ASSIGNMENT
Would you please return the data below verbatim, without its pictures?

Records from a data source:
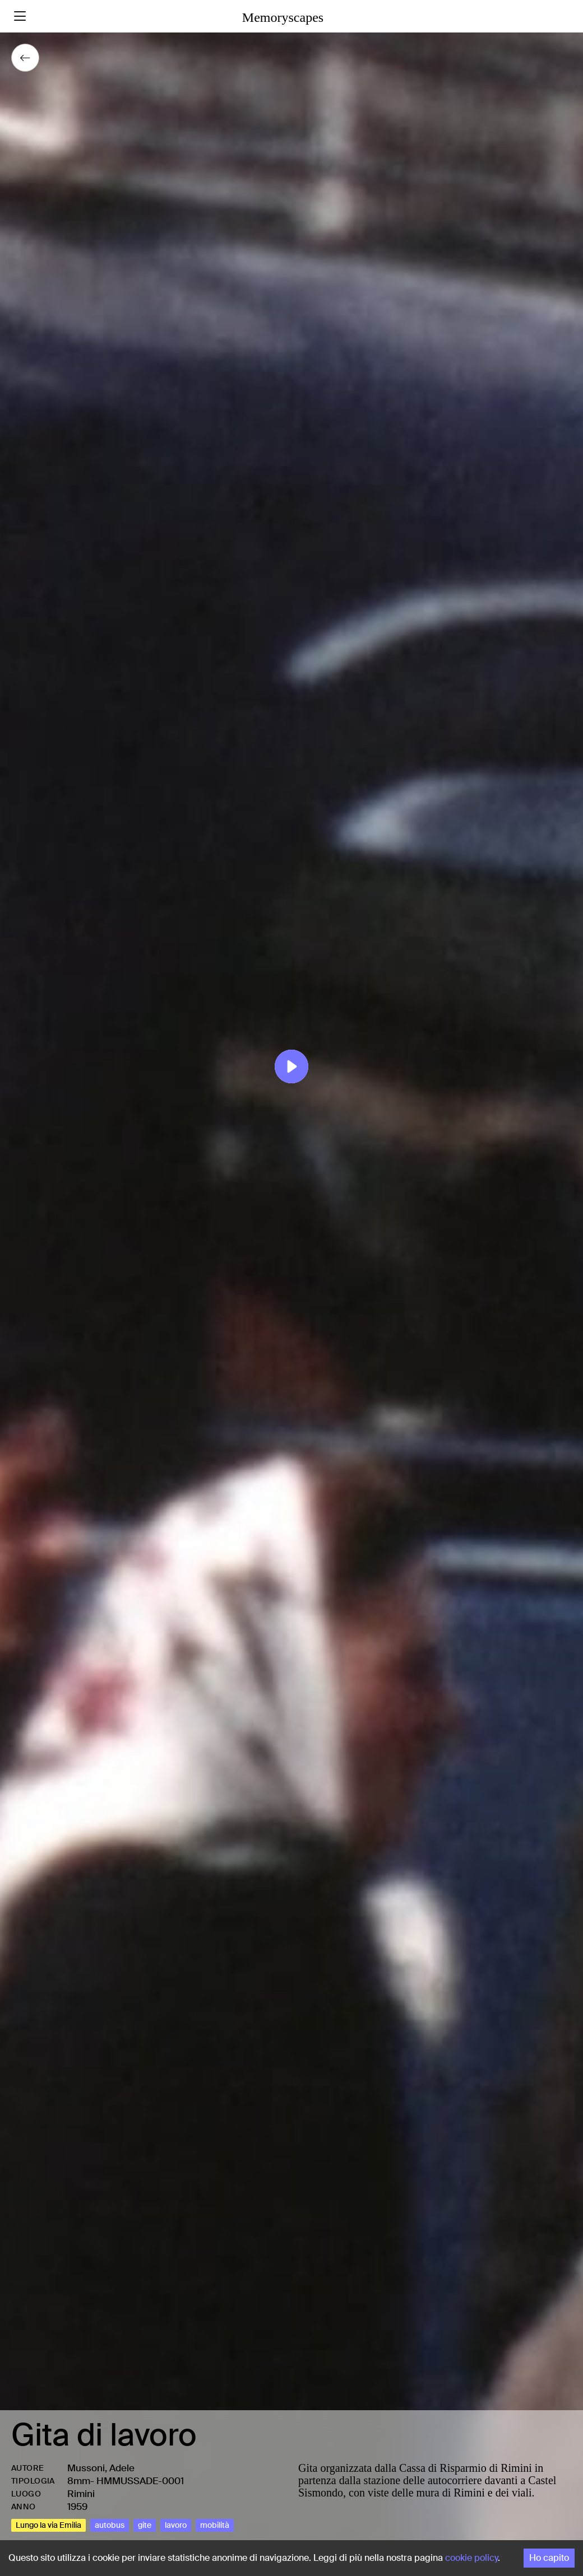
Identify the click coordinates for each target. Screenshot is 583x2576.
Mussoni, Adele (101, 2468)
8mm (78, 2481)
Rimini (81, 2494)
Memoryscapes (282, 17)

ANSWER SPACE
Identify the click coordinates for each target. Screenshot is 583x2576.
Mussoni, Adele (101, 2468)
8mm (78, 2481)
Rimini (81, 2494)
Memoryscapes (282, 17)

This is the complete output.